(Records from a data collection)
::::::
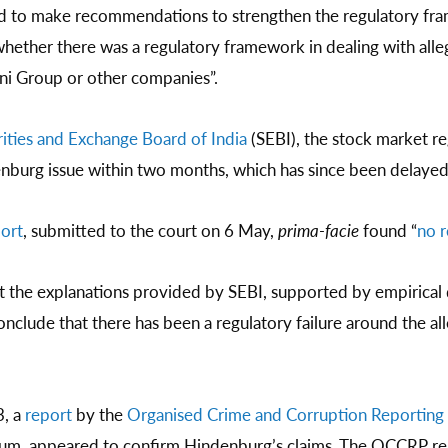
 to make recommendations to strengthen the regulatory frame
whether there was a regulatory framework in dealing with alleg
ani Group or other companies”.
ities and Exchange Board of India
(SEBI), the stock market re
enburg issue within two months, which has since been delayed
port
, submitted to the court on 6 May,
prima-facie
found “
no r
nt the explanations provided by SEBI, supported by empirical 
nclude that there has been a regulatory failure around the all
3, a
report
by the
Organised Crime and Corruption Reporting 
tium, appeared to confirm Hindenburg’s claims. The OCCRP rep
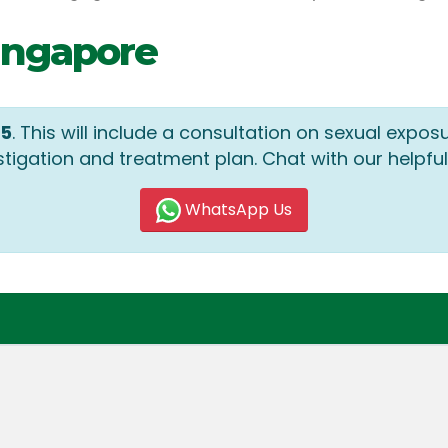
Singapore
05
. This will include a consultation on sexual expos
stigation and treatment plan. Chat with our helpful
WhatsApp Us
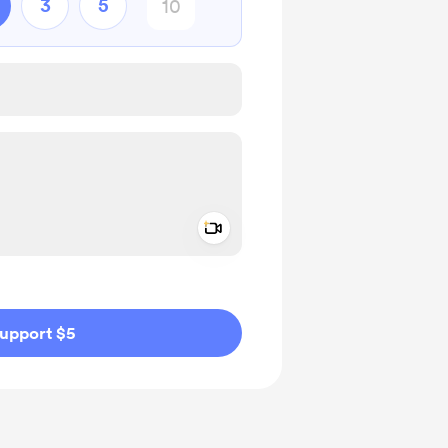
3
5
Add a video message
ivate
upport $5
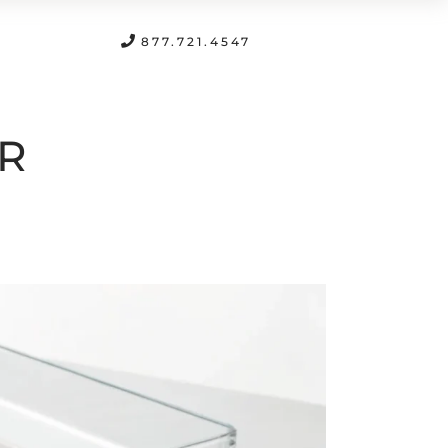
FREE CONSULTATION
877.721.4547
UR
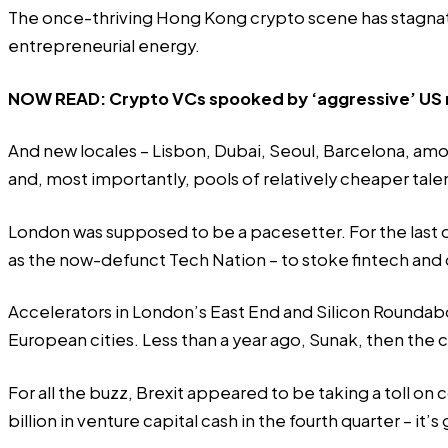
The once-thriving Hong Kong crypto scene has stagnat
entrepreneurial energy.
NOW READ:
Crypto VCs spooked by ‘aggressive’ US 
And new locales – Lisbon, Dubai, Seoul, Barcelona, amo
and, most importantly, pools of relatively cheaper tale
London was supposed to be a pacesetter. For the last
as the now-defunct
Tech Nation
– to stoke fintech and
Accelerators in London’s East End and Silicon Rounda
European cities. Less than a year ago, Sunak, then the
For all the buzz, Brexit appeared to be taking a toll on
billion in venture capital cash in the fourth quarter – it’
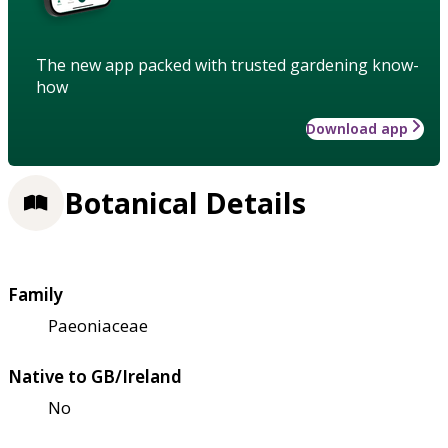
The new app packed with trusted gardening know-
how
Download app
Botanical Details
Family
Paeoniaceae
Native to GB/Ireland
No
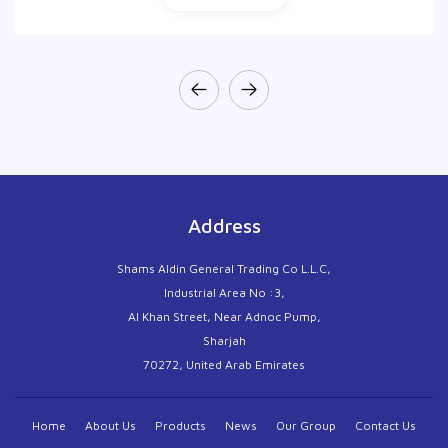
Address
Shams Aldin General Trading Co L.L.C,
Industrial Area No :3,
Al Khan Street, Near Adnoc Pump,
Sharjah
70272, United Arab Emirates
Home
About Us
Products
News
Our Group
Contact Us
::::::
Your response should be the lines of the entries above that include the string "Group".

ani Group or other companies”.
Our Group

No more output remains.